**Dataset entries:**
* * *
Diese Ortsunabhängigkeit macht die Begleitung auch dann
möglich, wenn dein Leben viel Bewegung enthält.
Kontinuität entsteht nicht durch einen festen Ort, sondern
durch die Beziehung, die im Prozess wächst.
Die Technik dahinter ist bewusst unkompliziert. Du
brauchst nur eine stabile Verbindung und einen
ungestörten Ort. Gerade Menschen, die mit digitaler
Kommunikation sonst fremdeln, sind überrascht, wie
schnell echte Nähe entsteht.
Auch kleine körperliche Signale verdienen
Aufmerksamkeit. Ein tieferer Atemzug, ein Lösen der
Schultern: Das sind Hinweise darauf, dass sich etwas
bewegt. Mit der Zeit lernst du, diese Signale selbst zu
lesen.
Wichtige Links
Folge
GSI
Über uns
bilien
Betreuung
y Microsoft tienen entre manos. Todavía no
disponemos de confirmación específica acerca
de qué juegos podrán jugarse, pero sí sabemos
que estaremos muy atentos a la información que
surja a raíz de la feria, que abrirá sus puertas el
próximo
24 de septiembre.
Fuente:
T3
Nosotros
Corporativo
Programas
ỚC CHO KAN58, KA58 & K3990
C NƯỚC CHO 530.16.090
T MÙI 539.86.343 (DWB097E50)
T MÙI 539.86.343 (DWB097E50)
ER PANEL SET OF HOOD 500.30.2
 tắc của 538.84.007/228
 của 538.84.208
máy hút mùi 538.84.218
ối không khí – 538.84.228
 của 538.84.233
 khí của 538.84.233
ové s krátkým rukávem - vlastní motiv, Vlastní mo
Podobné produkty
* * *
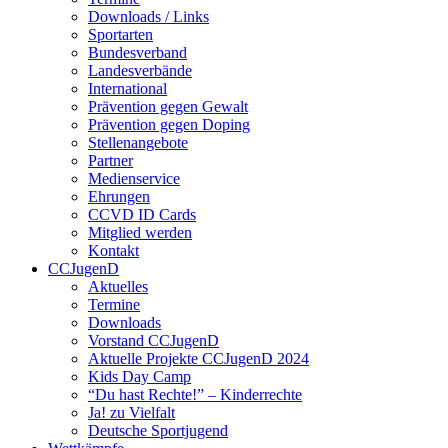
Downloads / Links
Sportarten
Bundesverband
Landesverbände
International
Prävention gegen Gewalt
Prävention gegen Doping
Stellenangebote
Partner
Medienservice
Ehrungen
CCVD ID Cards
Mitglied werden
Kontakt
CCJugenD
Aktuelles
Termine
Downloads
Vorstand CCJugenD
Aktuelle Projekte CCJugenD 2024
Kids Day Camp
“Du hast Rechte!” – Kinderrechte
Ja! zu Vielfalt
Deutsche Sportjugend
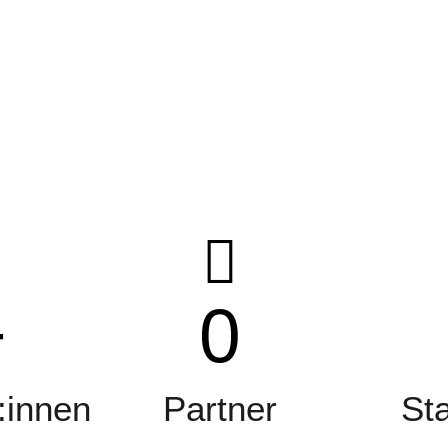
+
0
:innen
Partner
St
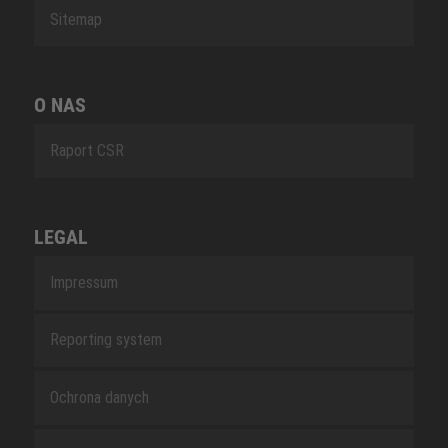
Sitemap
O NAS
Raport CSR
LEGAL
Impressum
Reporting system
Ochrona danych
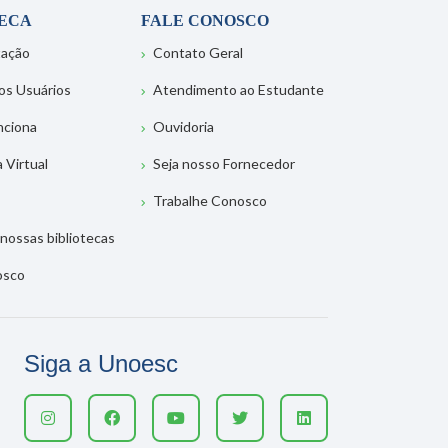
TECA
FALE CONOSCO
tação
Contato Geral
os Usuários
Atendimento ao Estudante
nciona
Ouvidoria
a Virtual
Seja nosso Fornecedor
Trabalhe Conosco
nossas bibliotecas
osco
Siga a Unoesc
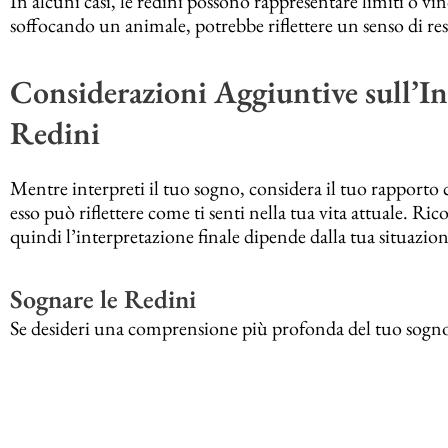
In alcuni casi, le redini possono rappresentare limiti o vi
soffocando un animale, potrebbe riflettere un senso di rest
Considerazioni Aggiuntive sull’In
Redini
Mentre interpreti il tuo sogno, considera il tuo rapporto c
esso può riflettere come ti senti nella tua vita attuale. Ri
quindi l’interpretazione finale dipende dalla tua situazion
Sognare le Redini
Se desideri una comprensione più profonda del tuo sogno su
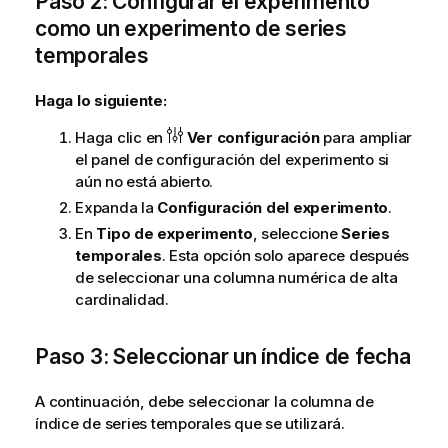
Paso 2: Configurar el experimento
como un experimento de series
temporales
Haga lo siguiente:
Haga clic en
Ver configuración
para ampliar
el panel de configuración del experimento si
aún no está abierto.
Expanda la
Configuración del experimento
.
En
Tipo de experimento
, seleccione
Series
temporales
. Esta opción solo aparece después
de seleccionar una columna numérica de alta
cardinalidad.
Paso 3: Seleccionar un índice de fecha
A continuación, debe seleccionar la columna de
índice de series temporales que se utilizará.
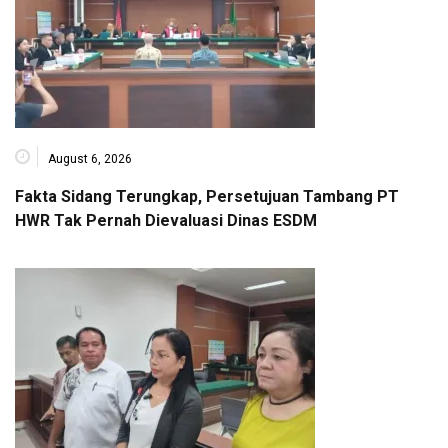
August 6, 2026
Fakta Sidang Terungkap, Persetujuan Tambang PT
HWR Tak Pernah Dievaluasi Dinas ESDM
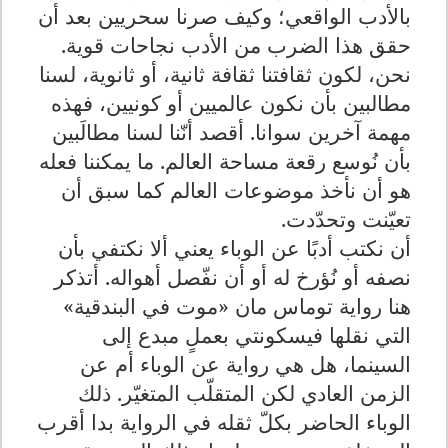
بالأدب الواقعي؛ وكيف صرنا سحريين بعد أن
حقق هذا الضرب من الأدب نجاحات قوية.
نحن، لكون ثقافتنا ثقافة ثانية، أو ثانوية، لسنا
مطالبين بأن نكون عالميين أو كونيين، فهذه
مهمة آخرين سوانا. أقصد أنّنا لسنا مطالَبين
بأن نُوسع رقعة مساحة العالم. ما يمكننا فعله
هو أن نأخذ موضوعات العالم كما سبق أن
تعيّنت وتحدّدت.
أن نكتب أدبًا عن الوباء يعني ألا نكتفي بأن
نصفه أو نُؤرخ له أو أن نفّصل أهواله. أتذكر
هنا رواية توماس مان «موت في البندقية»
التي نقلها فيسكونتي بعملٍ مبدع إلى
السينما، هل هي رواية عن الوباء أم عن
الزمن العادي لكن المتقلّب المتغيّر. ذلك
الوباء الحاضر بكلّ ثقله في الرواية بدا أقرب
* * *
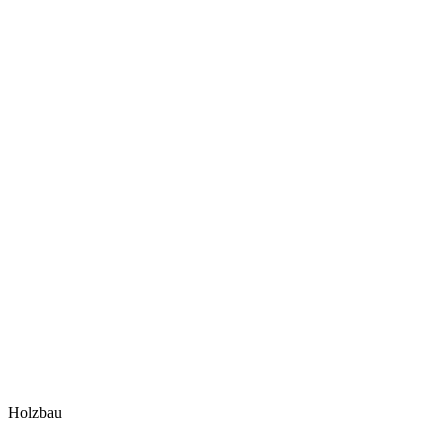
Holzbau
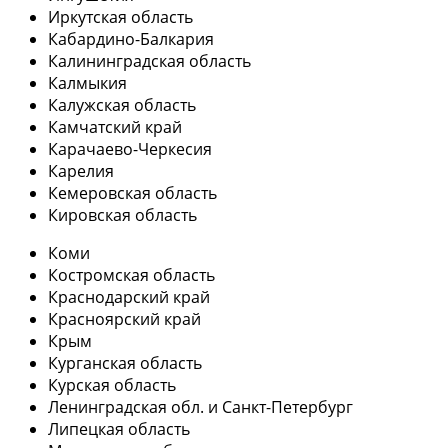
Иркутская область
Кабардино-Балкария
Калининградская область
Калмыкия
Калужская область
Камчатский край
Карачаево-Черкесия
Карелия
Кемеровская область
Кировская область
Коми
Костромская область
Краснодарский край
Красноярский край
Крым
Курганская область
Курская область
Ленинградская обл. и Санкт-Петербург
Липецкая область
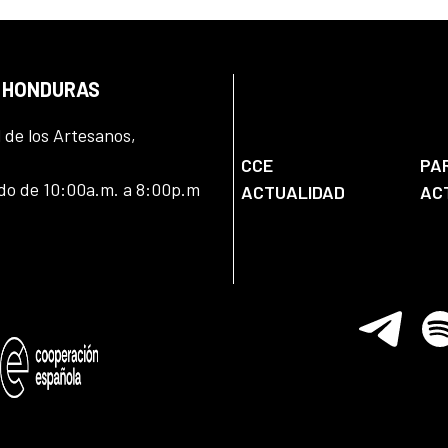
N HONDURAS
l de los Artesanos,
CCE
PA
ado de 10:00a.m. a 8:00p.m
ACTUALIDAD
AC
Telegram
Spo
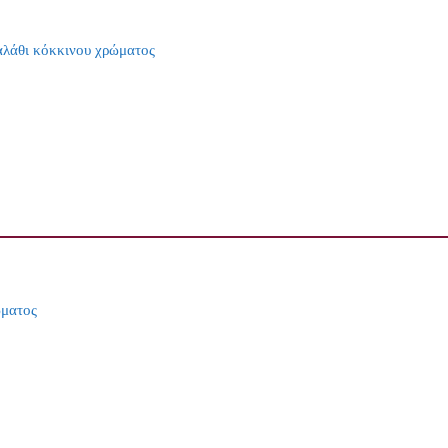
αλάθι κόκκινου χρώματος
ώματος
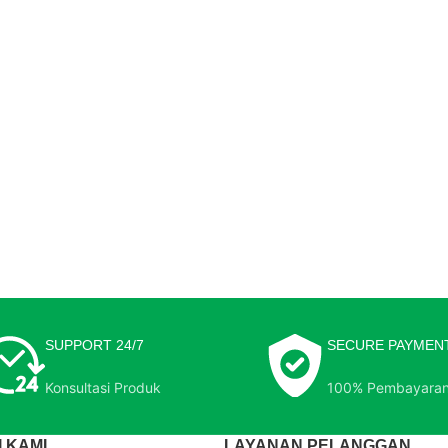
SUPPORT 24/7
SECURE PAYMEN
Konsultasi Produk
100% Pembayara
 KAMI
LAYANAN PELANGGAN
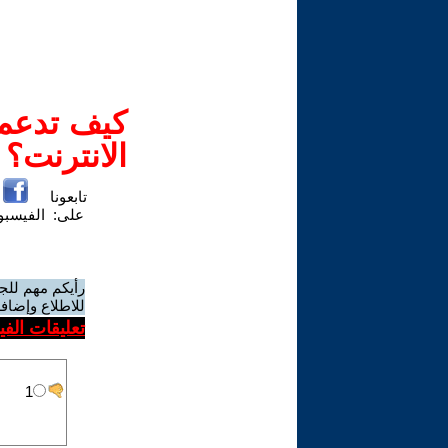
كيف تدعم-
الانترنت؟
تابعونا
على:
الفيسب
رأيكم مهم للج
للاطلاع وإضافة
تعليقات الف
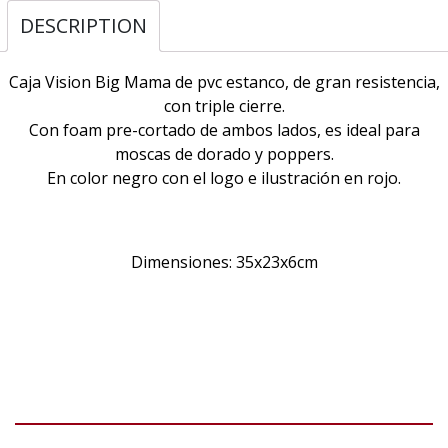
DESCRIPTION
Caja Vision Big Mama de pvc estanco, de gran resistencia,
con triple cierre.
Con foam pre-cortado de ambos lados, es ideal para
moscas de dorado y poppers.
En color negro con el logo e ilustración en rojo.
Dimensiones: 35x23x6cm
* * *
**TASK BRIEF:**
Tally the lines above containing "لسنا". Answer with the count only.

**RESULT:**
2